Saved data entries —
--
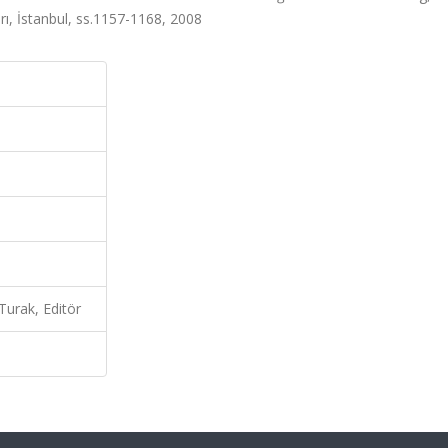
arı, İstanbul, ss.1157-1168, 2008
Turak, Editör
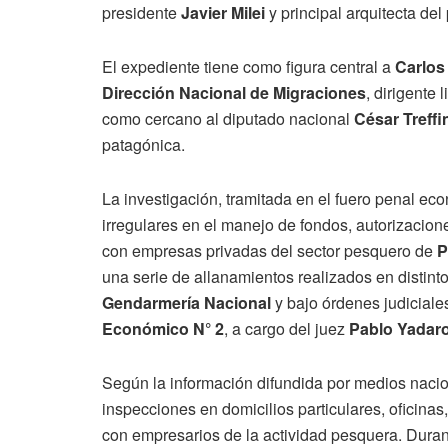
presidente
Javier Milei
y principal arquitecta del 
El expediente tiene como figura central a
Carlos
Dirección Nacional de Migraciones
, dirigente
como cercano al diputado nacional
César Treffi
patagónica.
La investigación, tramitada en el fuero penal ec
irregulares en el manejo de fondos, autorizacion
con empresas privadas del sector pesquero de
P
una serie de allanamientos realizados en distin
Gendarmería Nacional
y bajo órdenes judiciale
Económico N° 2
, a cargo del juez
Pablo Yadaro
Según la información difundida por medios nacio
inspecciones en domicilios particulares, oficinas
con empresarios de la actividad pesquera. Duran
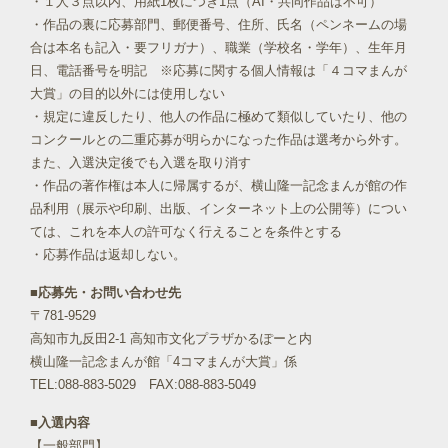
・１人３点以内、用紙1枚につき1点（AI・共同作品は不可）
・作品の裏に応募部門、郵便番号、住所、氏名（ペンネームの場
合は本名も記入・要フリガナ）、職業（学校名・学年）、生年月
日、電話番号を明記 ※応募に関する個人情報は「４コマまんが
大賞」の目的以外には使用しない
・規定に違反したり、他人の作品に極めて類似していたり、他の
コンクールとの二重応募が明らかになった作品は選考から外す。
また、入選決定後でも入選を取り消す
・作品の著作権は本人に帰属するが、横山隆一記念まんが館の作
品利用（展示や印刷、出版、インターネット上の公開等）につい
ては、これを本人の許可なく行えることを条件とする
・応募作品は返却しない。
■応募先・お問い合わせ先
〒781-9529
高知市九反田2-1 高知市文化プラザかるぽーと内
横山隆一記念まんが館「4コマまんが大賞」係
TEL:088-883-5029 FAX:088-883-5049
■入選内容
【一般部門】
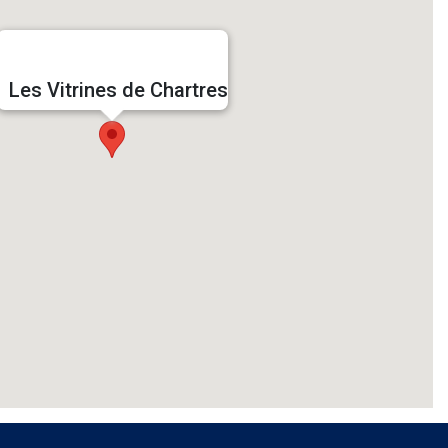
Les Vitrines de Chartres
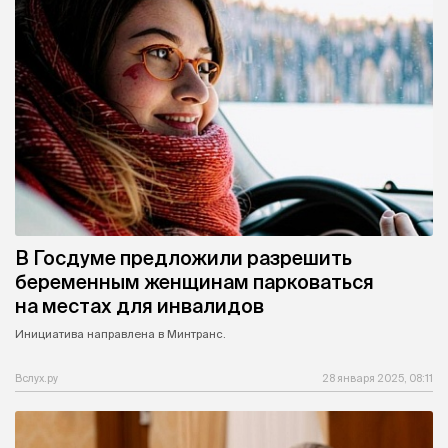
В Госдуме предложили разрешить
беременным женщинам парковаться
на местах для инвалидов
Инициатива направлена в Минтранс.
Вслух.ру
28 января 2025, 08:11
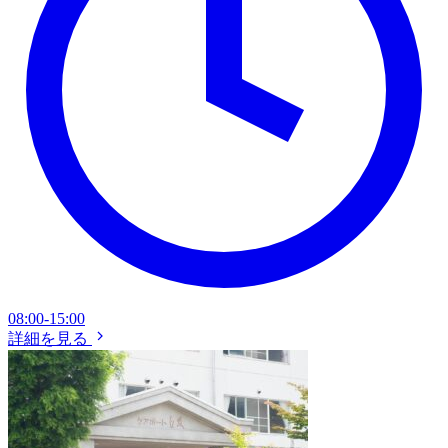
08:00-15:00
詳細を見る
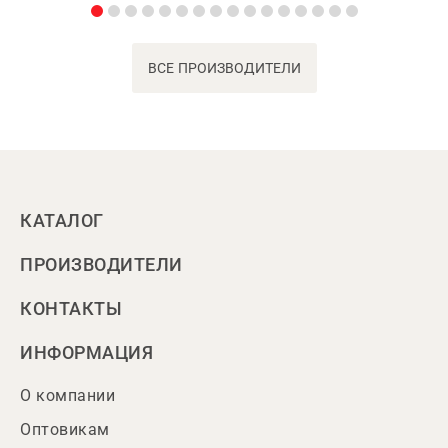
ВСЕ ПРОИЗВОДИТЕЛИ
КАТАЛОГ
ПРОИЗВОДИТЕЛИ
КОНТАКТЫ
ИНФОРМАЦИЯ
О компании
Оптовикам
--
WHAT IS REQUIRED — Collect every line with the string "como" from the records, and copy each.

RESPONSE AREA —
El expediente tiene como figura central a
como cercano al diputado nacional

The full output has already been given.